**What this task involves**.
Output all records exactly, with no images.

**Data**.
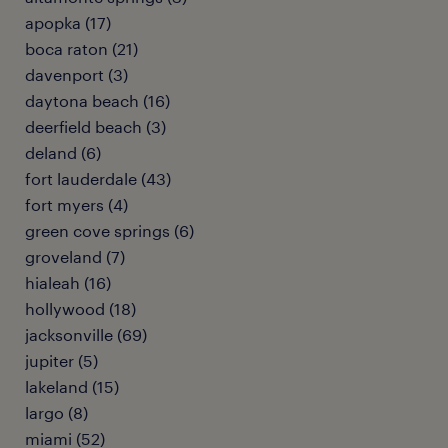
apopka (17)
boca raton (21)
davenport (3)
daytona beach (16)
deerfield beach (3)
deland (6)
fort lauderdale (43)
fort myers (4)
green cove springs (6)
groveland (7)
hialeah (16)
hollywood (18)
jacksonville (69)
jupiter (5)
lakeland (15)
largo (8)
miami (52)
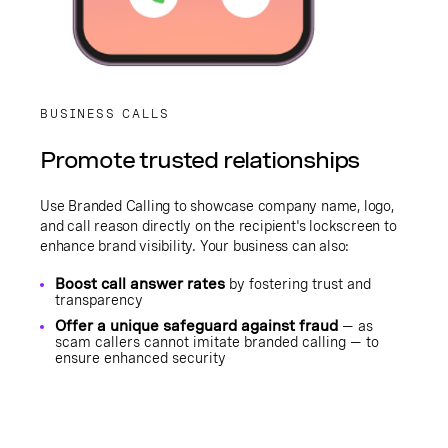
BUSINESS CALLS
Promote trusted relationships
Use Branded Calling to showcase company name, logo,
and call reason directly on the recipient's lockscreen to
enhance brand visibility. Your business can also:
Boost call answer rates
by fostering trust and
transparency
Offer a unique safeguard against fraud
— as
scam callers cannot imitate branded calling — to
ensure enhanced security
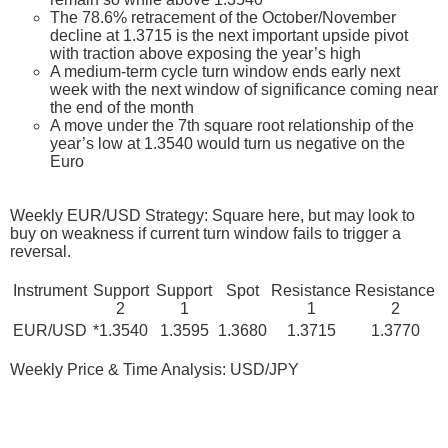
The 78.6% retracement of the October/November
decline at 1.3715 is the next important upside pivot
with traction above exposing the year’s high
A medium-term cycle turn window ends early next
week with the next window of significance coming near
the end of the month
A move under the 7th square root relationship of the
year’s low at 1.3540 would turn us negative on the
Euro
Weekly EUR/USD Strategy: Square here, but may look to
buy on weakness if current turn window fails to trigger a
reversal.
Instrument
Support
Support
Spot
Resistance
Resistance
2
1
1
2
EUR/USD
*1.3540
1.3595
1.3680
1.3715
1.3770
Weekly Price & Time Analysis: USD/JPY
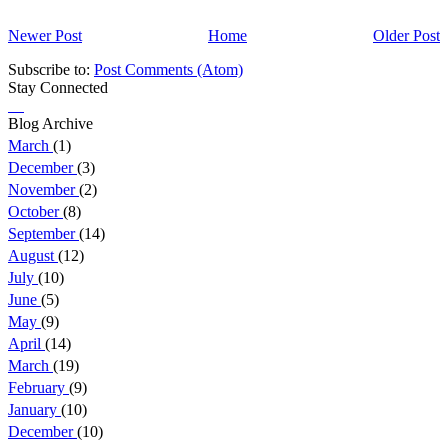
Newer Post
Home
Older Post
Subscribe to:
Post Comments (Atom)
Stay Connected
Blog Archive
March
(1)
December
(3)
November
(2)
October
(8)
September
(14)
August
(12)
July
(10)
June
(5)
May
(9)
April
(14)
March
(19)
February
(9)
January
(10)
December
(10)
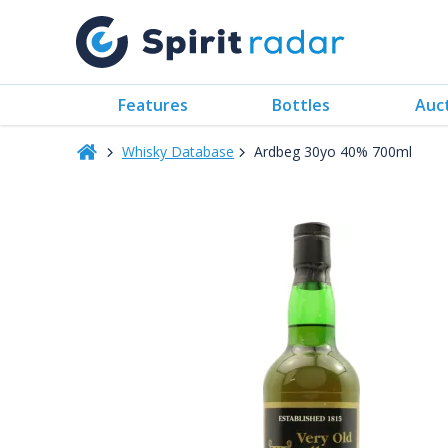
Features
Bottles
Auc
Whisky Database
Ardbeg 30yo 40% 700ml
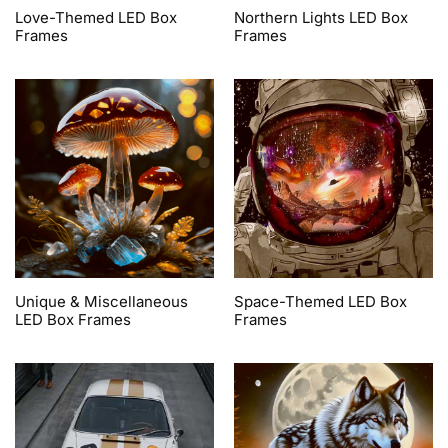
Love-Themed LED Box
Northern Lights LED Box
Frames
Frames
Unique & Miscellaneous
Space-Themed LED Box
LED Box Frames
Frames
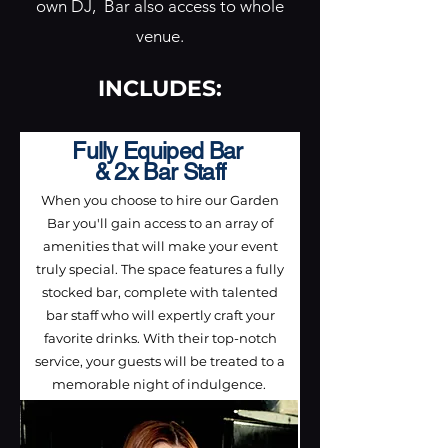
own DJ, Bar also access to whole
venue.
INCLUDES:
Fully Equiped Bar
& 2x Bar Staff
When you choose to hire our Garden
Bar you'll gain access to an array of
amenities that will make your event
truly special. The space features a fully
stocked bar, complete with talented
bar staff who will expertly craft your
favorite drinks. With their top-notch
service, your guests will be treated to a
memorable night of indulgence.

**Response to this exercise**.
apopka (17)
boca raton (21)
davenport (3)
daytona beach (16)
deerfield beach (3)
deland (6)
fort lauderdale (43)
fort myers (4)
green cove springs (6)
groveland (7)
hialeah (16)
hollywood (18)
jacksonville (69)
jupiter (5)
lakeland (15)
largo (8)
miami (52)
BUSINESS CALLS
Promote trusted relationships
Use Branded Calling to showcase company name, logo,
and call reason directly on the recipient's lockscreen to
enhance brand visibility. Your business can also:
Boost call answer rates
by fostering trust and
transparency
Offer a unique safeguard against fraud
— as
scam callers cannot imitate branded calling — to
ensure enhanced security
The 78.6% retracement of the October/November
decline at 1.3715 is the next important upside pivot
with traction above exposing the year’s high
A medium-term cycle turn window ends early next
week with the next window of significance coming near
the end of the month
A move under the 7th square root relationship of the
year’s low at 1.3540 would turn us negative on the
Euro
Weekly EUR/USD Strategy: Square here, but may look to
buy on weakness if current turn window fails to trigger a
reversal.
Instrument
Support
Support
Spot
Resistance
Resistance
2
1
1
2
EUR/USD
*1.3540
1.3595
1.3680
1.3715
1.3770
Weekly Price & Time Analysis: USD/JPY
Newer Post
Home
Older Post
Subscribe to:
Post Comments (Atom)
Stay Connected
Blog Archive
March
(1)
December
(3)
November
(2)
October
(8)
September
(14)
August
(12)
July
(10)
June
(5)
May
(9)
April
(14)
March
(19)
February
(9)
January
(10)
December
(10)
Features
Bottles
Auc
Whisky Database
Ardbeg 30yo 40% 700ml
Love-Themed LED Box
Northern Lights LED Box
Frames
Frames
Unique & Miscellaneous
Space-Themed LED Box
LED Box Frames
Frames
own DJ, Bar also access to whole
venue.
INCLUDES:
Fully Equiped Bar
& 2x Bar Staff
When you choose to hire our Garden
Bar you'll gain access to an array of
amenities that will make your event
truly special. The space features a fully
stocked bar, complete with talented
bar staff who will expertly craft your
favorite drinks. With their top-notch
service, your guests will be treated to a
memorable night of indulgence.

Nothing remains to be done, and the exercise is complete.